Menyikapi situasi pandemi, Pasar Inis pun menerapkan protokol kesehatan dan bersikap tegas terhadap pengunjung yang tidak mematuhinya. Sebelum masuk, pengunjung akan diperiksa suhu tubuh oleh petugas dan pengunjung diwajibkan menggunakan masker. Di dekat pintu masuk pun juga disediakan tempat cuci tangan. Para penjual dan pengisi acara juga patuh memakai masker dan face shield. “Di sini juga berani untuk nerapin protokol kesehatan, jadi orang-orang yang mau wisata kayak udah merasa aman, dibandingkan objek wisata lain yang kurang tegas,” kata Bastian (21), salah satu pelanggan Pasar Inis.

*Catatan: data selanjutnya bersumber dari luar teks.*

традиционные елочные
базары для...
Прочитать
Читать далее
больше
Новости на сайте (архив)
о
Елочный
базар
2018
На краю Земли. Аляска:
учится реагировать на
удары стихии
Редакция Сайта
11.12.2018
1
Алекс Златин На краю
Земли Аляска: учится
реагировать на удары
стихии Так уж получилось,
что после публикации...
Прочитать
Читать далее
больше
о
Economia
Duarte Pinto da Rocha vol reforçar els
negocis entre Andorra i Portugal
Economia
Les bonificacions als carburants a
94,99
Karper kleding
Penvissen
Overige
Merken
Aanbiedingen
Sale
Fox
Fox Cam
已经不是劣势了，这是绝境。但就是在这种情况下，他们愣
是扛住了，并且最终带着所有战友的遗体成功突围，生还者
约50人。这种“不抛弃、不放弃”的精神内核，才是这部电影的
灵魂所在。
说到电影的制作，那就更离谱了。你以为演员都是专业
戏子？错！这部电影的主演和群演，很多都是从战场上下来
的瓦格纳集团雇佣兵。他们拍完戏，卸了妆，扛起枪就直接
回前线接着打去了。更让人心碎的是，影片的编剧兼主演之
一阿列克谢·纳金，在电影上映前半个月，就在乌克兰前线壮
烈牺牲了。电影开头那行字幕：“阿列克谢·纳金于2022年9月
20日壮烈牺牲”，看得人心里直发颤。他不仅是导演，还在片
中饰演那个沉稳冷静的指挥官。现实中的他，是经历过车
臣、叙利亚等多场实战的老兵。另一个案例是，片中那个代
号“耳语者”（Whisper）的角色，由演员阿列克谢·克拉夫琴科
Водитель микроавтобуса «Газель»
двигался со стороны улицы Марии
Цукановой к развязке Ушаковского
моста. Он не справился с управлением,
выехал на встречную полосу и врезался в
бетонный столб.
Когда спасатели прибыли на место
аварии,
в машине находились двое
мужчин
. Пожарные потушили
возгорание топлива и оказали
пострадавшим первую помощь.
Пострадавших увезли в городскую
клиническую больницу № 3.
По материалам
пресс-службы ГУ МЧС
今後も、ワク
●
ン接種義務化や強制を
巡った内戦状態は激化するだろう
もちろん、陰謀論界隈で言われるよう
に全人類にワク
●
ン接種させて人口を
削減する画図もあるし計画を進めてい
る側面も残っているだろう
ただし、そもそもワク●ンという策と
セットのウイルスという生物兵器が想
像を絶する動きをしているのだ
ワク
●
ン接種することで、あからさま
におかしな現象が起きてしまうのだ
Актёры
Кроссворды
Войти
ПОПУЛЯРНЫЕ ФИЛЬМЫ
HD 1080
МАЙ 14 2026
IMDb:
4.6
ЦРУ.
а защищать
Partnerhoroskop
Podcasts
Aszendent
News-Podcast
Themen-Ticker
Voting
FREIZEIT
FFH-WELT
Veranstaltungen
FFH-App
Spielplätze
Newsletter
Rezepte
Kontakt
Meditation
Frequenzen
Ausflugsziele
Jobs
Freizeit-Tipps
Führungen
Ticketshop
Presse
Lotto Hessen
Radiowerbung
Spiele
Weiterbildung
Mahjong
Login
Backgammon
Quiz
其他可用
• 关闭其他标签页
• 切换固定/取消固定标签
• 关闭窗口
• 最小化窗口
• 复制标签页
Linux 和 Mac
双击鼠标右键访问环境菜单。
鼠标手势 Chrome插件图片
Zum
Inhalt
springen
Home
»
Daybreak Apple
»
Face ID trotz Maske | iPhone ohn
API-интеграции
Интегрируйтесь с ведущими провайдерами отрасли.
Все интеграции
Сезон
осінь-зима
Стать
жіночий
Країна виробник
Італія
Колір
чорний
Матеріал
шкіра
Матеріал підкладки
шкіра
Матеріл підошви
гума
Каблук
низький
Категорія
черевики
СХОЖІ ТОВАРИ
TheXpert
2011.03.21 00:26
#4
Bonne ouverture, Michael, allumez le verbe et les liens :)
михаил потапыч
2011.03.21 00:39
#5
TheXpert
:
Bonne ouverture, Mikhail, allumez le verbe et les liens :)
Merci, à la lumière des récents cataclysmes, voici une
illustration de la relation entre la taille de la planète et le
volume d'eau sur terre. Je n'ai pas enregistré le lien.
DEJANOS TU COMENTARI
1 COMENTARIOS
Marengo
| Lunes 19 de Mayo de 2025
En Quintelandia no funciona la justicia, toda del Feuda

Purnomo sendiri mengungkapkan bahwa hajatan ini lebih mengajak orang-orang untuk tidak sambat atau mengeluh. Banyak masyarakat yang terdampak akibat pandemi, terlebih di sektor ekonomi. Dengan masih diberi nikmat panen di tengah pandemi ini, mereka kemudian melakukan syukuran. Terlebih masih banyaknya pengunjung yang berdatangan dan melarisi berbagai kuliner yang ditawarkan di Pasar Inis. “Alhamdulillah di saat seperti ini udah pada habis dagangannya,” kata Sulis (46), salah satu pedagang di Pasar Inis.

Kegiatan jual beli kuliner tradisional di Pasar Inis (27/9)

“Ketika yang lain berkeluh kesah, kami tidak. Di sini kami punya kebun Inis yang ditanami berbagai sayuran. Ketika masa di rumah saja, warga masih dapat panen sendiri,” kata Purnomo. Purnomo juga menyatakan harapannya agar Pasar Inis bisa turun-temurun dan dapat menularkan kebaikan bagi semua orang.

Catatan redaksi: Pada masa pandemi, banyak mahasiswa Dikom UGM yang menjadi jurnalis Warga Jogja tidak berada di Yogyakarta. Ini adalah salah satu liputan yang mengangkat cerita dari kota tempat mereka tinggal saat ini, daerah asal mereka.